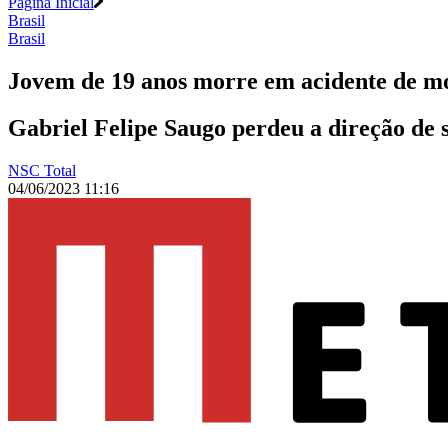
Página Inicial
Brasil
Brasil
Jovem de 19 anos morre em acidente de mo
Gabriel Felipe Saugo perdeu a direção de s
NSC Total
04/06/2023 11:16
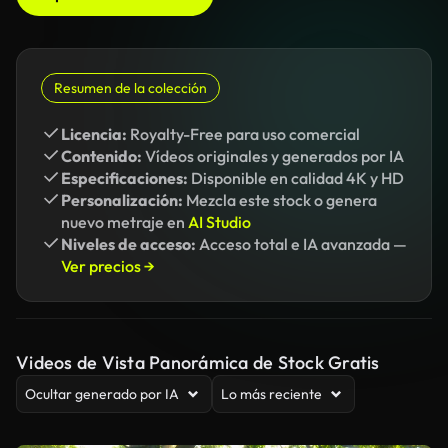
Resumen de la colección
Licencia:
Royalty-Free para uso comercial
Contenido:
Vídeos originales y generados por IA
Especificaciones:
Disponible en calidad 4K y HD
Personalización:
Mezcla este stock o genera
nuevo metraje en
AI Studio
Niveles de acceso:
Acceso total e IA avanzada —
Ver precios →
Videos de Vista Panorámica de Stock Gratis
Ocultar generado por IA
Lo más reciente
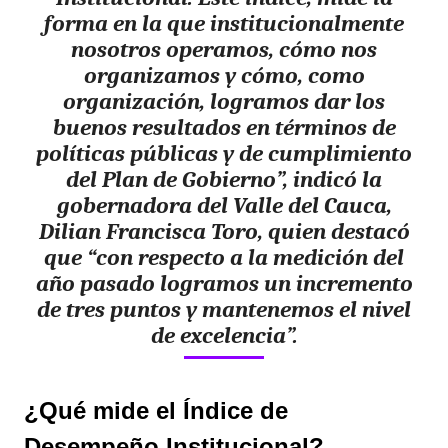
forma en la que institucionalmente
nosotros operamos, cómo nos
organizamos y cómo, como
organización, logramos dar los
buenos resultados en términos de
políticas públicas y de cumplimiento
del Plan de Gobierno”, indicó la
gobernadora del Valle del Cauca,
Dilian Francisca Toro, quien destacó
que “con respecto a la medición del
año pasado logramos un incremento
de tres puntos y mantenemos el nivel
de excelencia”.
¿Qué mide el Índice de
Desempeño Institucional?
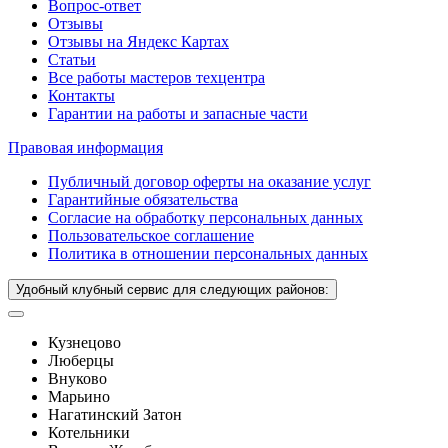
Вопрос-ответ
Отзывы
Отзывы на Яндекс Картах
Статьи
Все работы мастеров техцентра
Контакты
Гарантии на работы и запасные части
Правовая информация
Публичный договор оферты на оказание услуг
Гарантийные обязательства
Согласие на обработку персональных данных
Пользовательское соглашение
Политика в отношении персональных данных
Удобный клубный сервис для следующих районов:
Кузнецово
Люберцы
Внуково
Марьино
Нагатинский Затон
Котельники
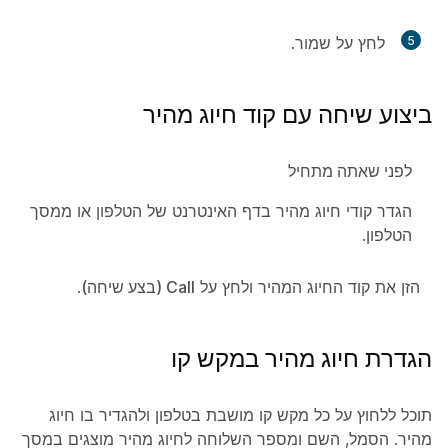
5
לחץ על
שמור
.
ביצוע שיחה עם קוד חיוג מהיר
לפני שאתה מתחיל
הגדר קודי חיוג מהיר בדף האינטרנט של הטלפון או ממסך
הטלפון.
הזן את קוד החיוג המהיר ולחץ על
Call (בצע שיחה)
.
הגדרת חיוג מהיר במקש קו
תוכל ללחוץ על כל מקש קו מושבת בטלפון ולהגדיר בו חיוג
מהיר. הסמל, השם ומספר השלוחה לחיוג מהיר מוצגים במסך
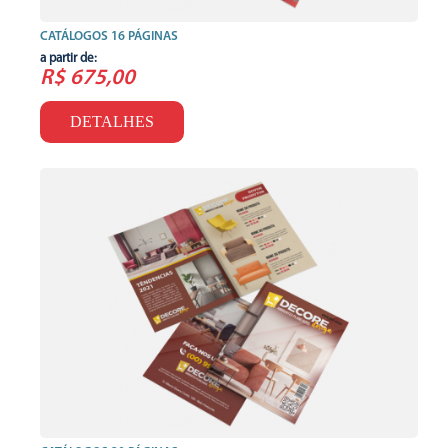
CATÁLOGOS 16 PÁGINAS
a partir de:
R$ 675,00
DETALHES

* GOAL OF THE EXERCISE *
Please set down the records above word for word and omit their pictures.

* SOLUTION TO THIS TASK *
Página Inicial
Brasil
Brasil
Jovem de 19 anos morre em acidente de mo
Gabriel Felipe Saugo perdeu a direção de s
NSC Total
04/06/2023 11:16
Resumen de la colección
Licencia:
Royalty-Free para uso comercial
Contenido:
Vídeos originales y generados por IA
Especificaciones:
Disponible en calidad 4K y HD
Personalización:
Mezcla este stock o genera
nuevo metraje en
AI Studio
Niveles de acceso:
Acceso total e IA avanzada —
Ver precios →
Videos de Vista Panorámica de Stock Gratis
Ocultar generado por IA
Lo más reciente
forma en la que institucionalmente
nosotros operamos, cómo nos
organizamos y cómo, como
organización, logramos dar los
buenos resultados en términos de
políticas públicas y de cumplimiento
del Plan de Gobierno”, indicó la
gobernadora del Valle del Cauca,
Dilian Francisca Toro, quien destacó
que “con respecto a la medición del
año pasado logramos un incremento
de tres puntos y mantenemos el nivel
de excelencia”.
¿Qué mide el Índice de
Desempeño Institucional?
Вопрос-ответ
Отзывы
Отзывы на Яндекс Картах
Статьи
Все работы мастеров техцентра
Контакты
Гарантии на работы и запасные части
Правовая информация
Публичный договор оферты на оказание услуг
Гарантийные обязательства
Согласие на обработку персональных данных
Пользовательское соглашение
Политика в отношении персональных данных
Удобный клубный сервис для следующих районов:
Кузнецово
Люберцы
Внуково
Марьино
Нагатинский Затон
Котельники
5
לחץ על
שמור
.
ביצוע שיחה עם קוד חיוג מהיר
לפני שאתה מתחיל
הגדר קודי חיוג מהיר בדף האינטרנט של הטלפון או ממסך
הטלפון.
הזן את קוד החיוג המהיר ולחץ על
Call (בצע שיחה)
.
הגדרת חיוג מהיר במקש קו
תוכל ללחוץ על כל מקש קו מושבת בטלפון ולהגדיר בו חיוג
מהיר. הסמל, השם ומספר השלוחה לחיוג מהיר מוצגים במסך
CATÁLOGOS 16 PÁGINAS
a partir de:
R$ 675,00
DETALHES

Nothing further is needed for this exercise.